Big data is a buzzword and a "vague term", but at the same time an "obsession" with entrepreneurs, consultants, scientists, and the media. Big data showcases such as Google Flu Trends failed to deliver good predictions in recent years, overstating the flu outbreaks by a factor of two. Similarly, Academy awards and election predictions solely based on Twitter were more often off than on target.
Big data often poses the same challenges as small data; adding more data does not solve problems of bias, but may emphasize other problems. In particular data sources such as Twitter are not representative of the overall population, and results drawn from such sources may then lead to wrong conclusions. Google Translate—which is based on big data statistical analysis of text—does a good job at translating web pages. However, results from specialized domains may be dramatically skewed.
On the other hand, big data may also introduce new problems, such as the multiple comparisons problem: simultaneously testing a large set of hypotheses is likely to produce many false results that mistakenly appear significant.

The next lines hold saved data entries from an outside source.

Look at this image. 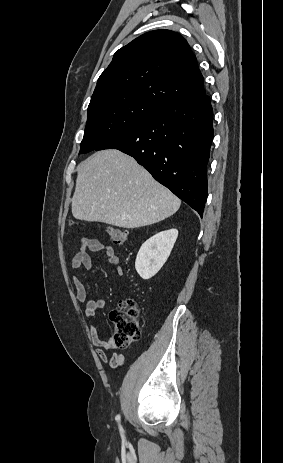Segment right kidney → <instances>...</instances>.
Instances as JSON below:
<instances>
[{"instance_id":"right-kidney-1","label":"right kidney","mask_w":283,"mask_h":463,"mask_svg":"<svg viewBox=\"0 0 283 463\" xmlns=\"http://www.w3.org/2000/svg\"><path fill=\"white\" fill-rule=\"evenodd\" d=\"M178 237V230L157 233L144 242L137 254L135 268L144 280L152 278L167 261Z\"/></svg>"}]
</instances>
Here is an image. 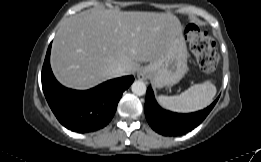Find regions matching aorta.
I'll use <instances>...</instances> for the list:
<instances>
[{
    "label": "aorta",
    "mask_w": 261,
    "mask_h": 162,
    "mask_svg": "<svg viewBox=\"0 0 261 162\" xmlns=\"http://www.w3.org/2000/svg\"><path fill=\"white\" fill-rule=\"evenodd\" d=\"M146 85L143 81H135L131 85V90L134 94L142 96L146 93Z\"/></svg>",
    "instance_id": "obj_1"
}]
</instances>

Ioannidis argued that "most published research findings are false" due to essentially the same effect: when many scientific teams and researchers each perform many experiments (i.e. process a big amount of scientific data; although not with big data technology), the likelihood of a "significant" result being false grows fast – even more so, when only positive results are published.
Furthermore, big data analytics results are only as good as the model on which they are predicated. In an example, big data took part in attempting to predict the results of the 2016 U.S. Presidential Election with varying degrees of success.
大数据是一个时髦词汇和“模糊词汇”,但同时也是企业家、咨询师、科学家和媒体的“迷恋”。像谷歌流感趋势这样的大数据展示在最近几年未能提供好的预测,将流感爆发夸大了两倍。同样,仅仅基于推特的奥斯卡奖和选举预测往往不准确。大数据往往会带来与小数据相同的挑战; 增加更多的数据并不能解决偏差问题,但可能会强调其他问题。特别是像推特这样的数据来源并不能代表整个人口,从这些来源得出的结果可能会导致错误的结论。基于大数据文本统计分析的谷歌翻译(Google translate)在网页翻译方面做得很好。然而,来自专门领域的结果可能被严重扭曲。另一方面,大数据也可能引入新的问题,比如多重比较问题: 同时测试大量假设可能会产生许多错误的结果,错误地显得意义重大。约阿尼迪斯认为,“大多数已发表的研究结果都是错误的”,其原因基本上是相同的: 当许多科学团队和研究人员各自进行许多实验(即。处理大量的科学数据,尽管不是使用大数据技术) ,“显著”结果是错误的可能性快速增长——当只有正面的结果被公布时,这种可能性更大。此外,大数据分析的结果只能和它们所预测的模型一样好。举个例子,大数据试图预测2016年美国总统大选的结果,但却取得了不同程度的成功。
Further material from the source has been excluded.